WHAT YOU HAVE TO DO -
An exact transcription of all the data is required; the pictures are to be left out.
=======
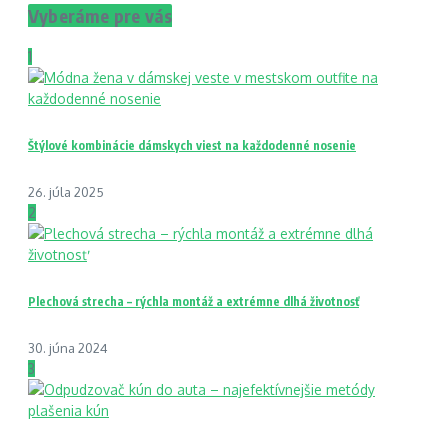
Vyberáme pre vás
1
Štýlové kombinácie dámskych viest na každodenné nosenie
26. júla 2025
2
Plechová strecha – rýchla montáž a extrémne dlhá životnosť
30. júna 2024
3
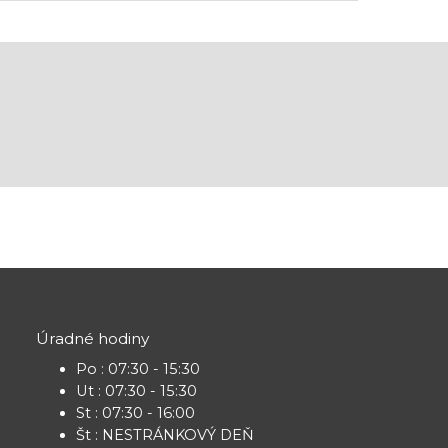
Úradné hodiny
Po : 07:30 - 15:30
Ut : 07:30 - 15:30
St : 07:30 - 16:00
Št : NESTRÁNKOVÝ DEŇ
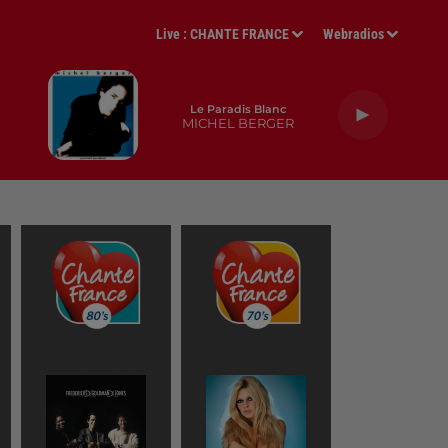
Live :
CHANTE FRANCE
Webradios
Le Paradis Blanc
MICHEL BERGER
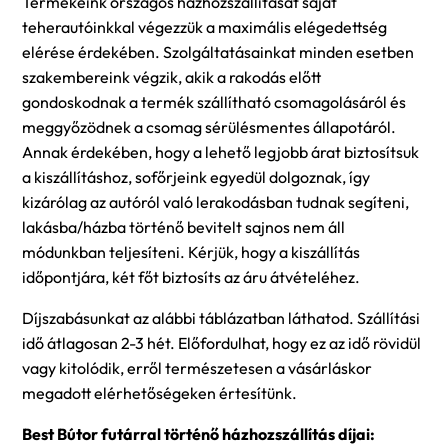
Termékeink országos házhozszállítását saját
teherautóinkkal végezzük a maximális elégedettség
elérése érdekében. Szolgáltatásainkat minden esetben
szakembereink végzik, akik a rakodás előtt
gondoskodnak a termék szállítható csomagolásáról és
meggyőzödnek a csomag sérülésmentes állapotáról.
Annak érdekében, hogy a lehető legjobb árat biztosítsuk
a kiszállításhoz, sofőrjeink egyedül dolgoznak, így
kizárólag az autóról való lerakodásban tudnak segíteni,
lakásba/házba történő bevitelt sajnos nem áll
módunkban teljesíteni. Kérjük, hogy a kiszállítás
időpontjára, két főt biztosíts az áru átvételéhez.
Díjszabásunkat az alábbi táblázatban láthatod. Szállítási
idő átlagosan 2-3 hét. Előfordulhat, hogy ez az idő rövidül
vagy kitolódik, erről természetesen a vásárláskor
megadott elérhetőségeken értesítünk.
Best Bútor futárral történő házhozszállítás díjai:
=======
ANSWER TO THIS EXERCISE -
Vyberáme pre vás
1
Štýlové kombinácie dámskych viest na každodenné nosenie
26. júla 2025
2
Plechová strecha – rýchla montáž a extrémne dlhá životnosť
30. júna 2024
3
Úradné hodiny
Po : 07:30 - 15:30
Ut : 07:30 - 15:30
St : 07:30 - 16:00
Št : NESTRÁNKOVÝ DEŇ
Live :
CHANTE FRANCE
Webradios
Le Paradis Blanc
MICHEL BERGER
Termékeink országos házhozszállítását saját
teherautóinkkal végezzük a maximális elégedettség
elérése érdekében. Szolgáltatásainkat minden esetben
szakembereink végzik, akik a rakodás előtt
gondoskodnak a termék szállítható csomagolásáról és
meggyőzödnek a csomag sérülésmentes állapotáról.
Annak érdekében, hogy a lehető legjobb árat biztosítsuk
a kiszállításhoz, sofőrjeink egyedül dolgoznak, így
kizárólag az autóról való lerakodásban tudnak segíteni,
lakásba/házba történő bevitelt sajnos nem áll
módunkban teljesíteni. Kérjük, hogy a kiszállítás
időpontjára, két főt biztosíts az áru átvételéhez.
Díjszabásunkat az alábbi táblázatban láthatod. Szállítási
idő átlagosan 2-3 hét. Előfordulhat, hogy ez az idő rövidül
vagy kitolódik, erről természetesen a vásárláskor
megadott elérhetőségeken értesítünk.
Best Bútor futárral történő házhozszállítás díjai:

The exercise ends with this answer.